L'uso di piante medicinali, tinture madri, estratti secchi, infusi, decotti e altri preparati erboristici deve sempre essere valutato attentamente, soprattutto in presenza di patologie croniche, gravidanza, allattamento, allergie, terapie farmacologiche in corso o condizioni cliniche particolari. Alcuni rimedi possono avere effetti collaterali o interagire con farmaci.
GEORN, i suoi autori e collaboratori declinano ogni responsabilità per danni diretti o indiretti derivanti da un utilizzo scorretto, eccessivo, non personalizzato o non supervisionato dei rimedi descritti.
La fitoterapia è una pratica complementare e va considerata come supporto alla medicina tradizionale, mai come sua alternativa. Prima di assumere qualsiasi preparato a base di erbe è fondamentale consultare un medico, un farmacista fitoterapeuta qualificato.
La fitoterapia utilizza le piante medicinali per trattare sintomi e disturbi in modo naturale. Per i noduli alle corde vocali, si impiegano erbe ad azione antinfiammatoria, emolliente, mucolitica e lenitiva che agiscono in profondità sulla mucosa laringea e delle corde vocali.
Piante e rimedi consigliati
Altea (Althaea officinalis)
Ricca di mucillagini, lenisce e protegge la mucosa irritata delle corde vocali.
Tisana: 1 cucchiaio di radice secca in 250 ml d’acqua fredda, lasciare in infusione a freddo per 4 ore. Filtrare e bere 2 volte al giorno.

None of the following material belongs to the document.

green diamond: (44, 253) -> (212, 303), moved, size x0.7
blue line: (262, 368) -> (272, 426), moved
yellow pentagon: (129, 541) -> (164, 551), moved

Durata: almeno 15 giorni consecutivi.
Malva (Malva sylvestris)
Emolliente, decongestionante e antinfiammatoria, ottima per laringiti croniche.
Tisana: 1 cucchiaio di fiori e foglie in 250 ml d’acqua bollente per 10 minuti. Bere 2-3 volte al giorno.

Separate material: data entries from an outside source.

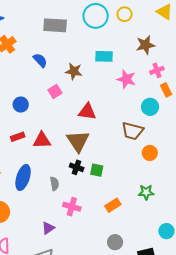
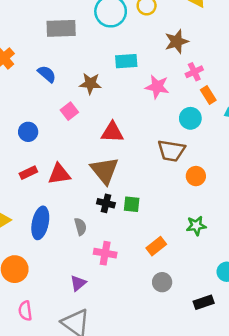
gray circle: (115, 242) -> (162, 282), moved

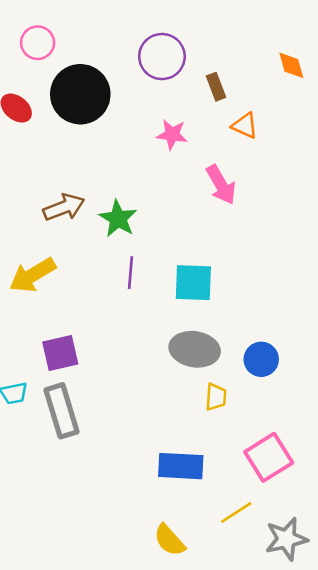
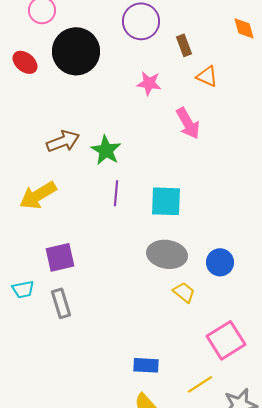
yellow trapezoid: (216, 397) -> (184, 292), turned -55
gray rectangle: (61, 411) -> (61, 303), size x0.7
blue rectangle: (181, 466) -> (146, 365), moved, size x0.7

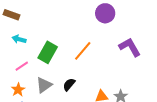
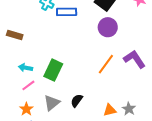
cyan arrow: (19, 39) -> (25, 68), moved
orange line: (83, 51) -> (106, 64), moved

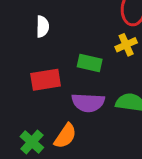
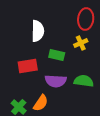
white semicircle: (43, 27) -> (38, 31), moved, size x1.5

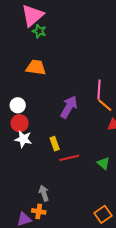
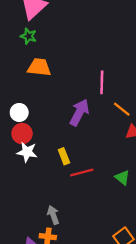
green star: (39, 31) -> (29, 36), moved
pink line: (99, 89) -> (102, 82), moved

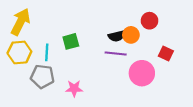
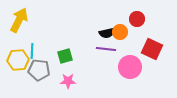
green square: (71, 41) -> (65, 56), moved
yellow hexagon: (19, 52) -> (18, 60), moved
cyan line: (47, 52) -> (32, 51), moved
red square: (166, 54) -> (152, 49), size x1.5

Impacchi: usare la tisana raffreddata come impacco sulla gola con una garza calda.
Piantaggine (Plantago major/lanceolata)
Antinfiammatoria e antibatterica, utile anche in caso di raucedine o catarro.
Tintura madre: 30 gocce in poca acqua, 3 volte al giorno.

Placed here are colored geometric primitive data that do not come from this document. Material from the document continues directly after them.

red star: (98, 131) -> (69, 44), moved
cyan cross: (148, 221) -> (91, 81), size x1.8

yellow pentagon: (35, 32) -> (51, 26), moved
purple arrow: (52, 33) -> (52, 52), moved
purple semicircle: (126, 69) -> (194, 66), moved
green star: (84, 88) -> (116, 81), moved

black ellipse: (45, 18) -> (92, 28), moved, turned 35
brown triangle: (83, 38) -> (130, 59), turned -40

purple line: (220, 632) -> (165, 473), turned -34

Spray fai-da-te: unire 50 ml di decotto a 10 gocce di tintura per un uso diretto in gola.
Erisimo (Sisymbrium officinale, "erba dei cantanti")
Tradizionalmente usata da attori e cantanti per disturbi vocali.
Tisana: 1 cucchiaio in 250 ml di acqua, bollire per 5 minuti. Bere tiepido 2 volte al giorno.
Caramelle fitoterapiche: reperibili in erboristeria, da sciogliere in bocca durante la giornata.
Liquirizia (Glycyrrhiza glabra)
Antinfiammatoria e cicatrizzante, calma la gola irritata.
Decotto: 1 cucchiaino di radice per 200 ml d’acqua, far bollire 10 minuti. Bere 1-2 volte al giorno.
Attenzione: evitare in caso di ipertensione.
Timo (Thymus vulgaris)
Antibatterico e fluidificante, utile in caso di infezioni secondarie.
Tisana: 1 cucchiaino per 200 ml d’acqua, infusione di 10 minuti. Bere caldo, aggiungendo miele biologico.
Salvia (Salvia officinalis)
Astringente e antisettica, perfetta per gargarismi.
Gargarismi: 1 cucchiaio di foglie in 250 ml d’acqua, infusione 10 minuti. Fare gargarismi tiepidi, 2 volte al giorno.
Formulazione sinergica consigliata (tisana mista)
30% Malva
30% Erisimo
20% Altea
20% Piantaggine
Uso: 1 cucchiaio raso della miscela per 250 ml d’acqua, infusione di 10 minuti. Bere 2-3 volte al giorno per 3 settimane.
Durata del trattamento
Ciclo consigliato: 21 giorni consecutivi, poi sospensione di 7 giorni. Ripetere se necessario.
Precauzioni
Evitare in caso di allergie note alle piante indicate.
La fitoterapia non sostituisce le cure mediche, ma le integra.
Consultare un esperto in caso di gravidanza, allattamento o assunzione di farmaci.